*** Recorded information ***
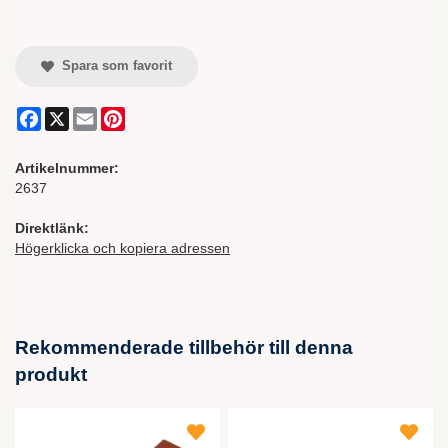
Spara som favorit
Facebook
X
Email
Pinterest
Artikelnummer:
2637
Direktlänk:
Högerklicka och kopiera adressen
Rekommenderade tillbehör till denna
produkt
*** End of Recorded information ***
What is being asked
Write the "Högerklicka och kopiera adressen" line and all later lines exactly. Stop at the end of the data.

Expected output
Högerklicka och kopiera adressen
Rekommenderade tillbehör till denna
produkt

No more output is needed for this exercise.